New species arise when populations evolve incompatible alleles that lead to lethality or sterility in hybrid offspring between isolated populations. Understanding the evolution of reproductive isolation between species requires functional characterization of the genes that cause barriers to genetic exchange and determining how they kill or sterilize hybrids. Two striking patterns in speciation biology are the early accumulation of hybrid male sterility in animal taxa with X and Y chromosomes (Haldane's Rule), and the enrichment of hybrid sterility factors on the X chromosome (the large X-effect). Speciation in XY species such as mammals and fruit flies is therefore associated with the rapid evolution of X-linked alleles that cause male sterility in interspecific hybrids. Multiple evolutionary models have been proposed to explain both these patterns, but there is insufficient empirical data to test these hypotheses. The long-term objectives of the proposed research are to identify previously unknown X-linked genes that cause hybrid male sterility between closely related species of Drosophila, and to characterize the mechanisms by which these genes disrupt spermatogenesis. These objectives will increase our understanding of the biological processes of speciation, evolutionary divergence in genes and genomes, and the developmental process of spermatogenesis. The proposed research will use genetic and transgenic approaches to identify, verify, and investigate X-linked hybrid sterility genes. Genome-wide gene expression and cytological analyses will determine how these genes disrupt spermatogenesis in hybrids; and population and evolutionary genomic resources will be used to determine the evolutionary history of these genes.

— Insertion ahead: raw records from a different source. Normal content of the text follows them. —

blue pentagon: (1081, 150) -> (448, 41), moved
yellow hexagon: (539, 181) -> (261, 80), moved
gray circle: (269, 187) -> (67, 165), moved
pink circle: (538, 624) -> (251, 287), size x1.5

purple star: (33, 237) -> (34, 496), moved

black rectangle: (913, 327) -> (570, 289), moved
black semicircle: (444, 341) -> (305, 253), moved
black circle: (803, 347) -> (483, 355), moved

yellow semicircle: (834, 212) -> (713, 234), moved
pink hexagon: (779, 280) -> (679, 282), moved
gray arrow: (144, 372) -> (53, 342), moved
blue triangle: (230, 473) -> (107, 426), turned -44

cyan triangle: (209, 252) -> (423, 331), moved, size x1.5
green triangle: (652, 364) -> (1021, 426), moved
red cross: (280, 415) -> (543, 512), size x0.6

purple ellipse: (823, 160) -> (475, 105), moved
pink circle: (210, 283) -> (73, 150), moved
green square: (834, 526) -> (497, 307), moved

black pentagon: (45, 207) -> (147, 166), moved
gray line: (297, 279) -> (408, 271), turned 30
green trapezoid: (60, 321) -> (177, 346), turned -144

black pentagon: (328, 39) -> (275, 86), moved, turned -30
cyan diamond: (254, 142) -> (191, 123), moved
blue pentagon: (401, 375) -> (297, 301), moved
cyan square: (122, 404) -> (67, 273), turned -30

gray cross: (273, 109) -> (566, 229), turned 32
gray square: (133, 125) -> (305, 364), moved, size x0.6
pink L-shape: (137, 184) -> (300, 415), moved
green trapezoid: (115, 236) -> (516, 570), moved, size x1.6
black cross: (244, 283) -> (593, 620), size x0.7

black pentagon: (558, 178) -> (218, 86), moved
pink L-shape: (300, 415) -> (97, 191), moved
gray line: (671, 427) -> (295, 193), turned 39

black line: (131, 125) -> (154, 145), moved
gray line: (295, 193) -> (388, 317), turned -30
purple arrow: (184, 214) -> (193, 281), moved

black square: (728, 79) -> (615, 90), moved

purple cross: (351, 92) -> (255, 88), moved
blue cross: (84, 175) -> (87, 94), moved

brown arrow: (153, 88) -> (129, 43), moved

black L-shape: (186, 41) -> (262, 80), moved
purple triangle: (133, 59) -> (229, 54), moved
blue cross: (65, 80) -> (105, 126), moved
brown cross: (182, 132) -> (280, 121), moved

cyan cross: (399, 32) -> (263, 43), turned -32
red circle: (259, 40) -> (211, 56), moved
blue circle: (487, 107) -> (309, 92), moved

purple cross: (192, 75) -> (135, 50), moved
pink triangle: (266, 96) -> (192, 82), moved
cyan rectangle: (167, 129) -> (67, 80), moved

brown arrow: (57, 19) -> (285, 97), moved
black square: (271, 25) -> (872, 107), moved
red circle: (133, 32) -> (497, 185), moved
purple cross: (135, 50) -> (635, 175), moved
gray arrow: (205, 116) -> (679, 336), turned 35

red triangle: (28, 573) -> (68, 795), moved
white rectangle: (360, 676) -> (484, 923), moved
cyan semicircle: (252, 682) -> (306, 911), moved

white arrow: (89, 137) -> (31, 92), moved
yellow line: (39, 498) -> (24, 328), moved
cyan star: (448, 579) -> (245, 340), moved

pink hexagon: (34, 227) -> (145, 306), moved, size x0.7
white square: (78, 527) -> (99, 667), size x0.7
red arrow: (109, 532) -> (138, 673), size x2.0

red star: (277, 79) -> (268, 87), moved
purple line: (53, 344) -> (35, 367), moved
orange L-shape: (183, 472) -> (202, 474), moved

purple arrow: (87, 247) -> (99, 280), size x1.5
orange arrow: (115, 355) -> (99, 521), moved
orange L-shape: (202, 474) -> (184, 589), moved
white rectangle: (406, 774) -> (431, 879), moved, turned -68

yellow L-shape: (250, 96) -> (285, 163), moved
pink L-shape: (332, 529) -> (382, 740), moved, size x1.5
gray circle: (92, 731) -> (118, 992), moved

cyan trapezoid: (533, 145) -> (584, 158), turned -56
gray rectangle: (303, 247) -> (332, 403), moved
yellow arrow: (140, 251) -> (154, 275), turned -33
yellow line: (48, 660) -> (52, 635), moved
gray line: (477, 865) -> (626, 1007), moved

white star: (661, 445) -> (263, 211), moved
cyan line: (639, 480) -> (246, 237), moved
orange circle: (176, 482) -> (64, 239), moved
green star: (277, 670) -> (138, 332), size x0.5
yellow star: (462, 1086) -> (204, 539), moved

当种群进化出导致致死性或 孤立人群之间的混合后代无菌性。了解的演变 物种之间的生殖隔离需要基因的功能表征 这导致遗传交换的障碍并确定它们如何杀死或消毒 杂种。物种生物学中的两个惊人模式是杂种的早期积累 X和Y染色体（Haldane的规则）的动物分类单元中的男性无菌性， X染色体上的杂交无菌因子的富集（大X效应）。 因此 X连锁等位基因的快速演变导致种间杂种中雄性无菌性。 已经提出了多种进化模型来解释这两种模式，但是 没有足够的经验数据来检验这些假设。长期目标 拟议的研究是确定引起的先前未知的X连锁基因 果蝇密切相关的物种之间的混合雄性无菌性，并表征 这些基因破坏精子发生的机制。这些目标将 提高我们对形成生物学过程，进化的理解 基因和基因组的差异以及精子发生的发育过程。 拟议的研究将使用遗传和转基因方法来识别，验证， 并研究X连锁的杂化无菌基因。全基因组基因表达和 细胞学分析将确定这些基因如何破坏杂种中的精子发生。 人口和进化基因组资源将用于确定 这些基因的进化史。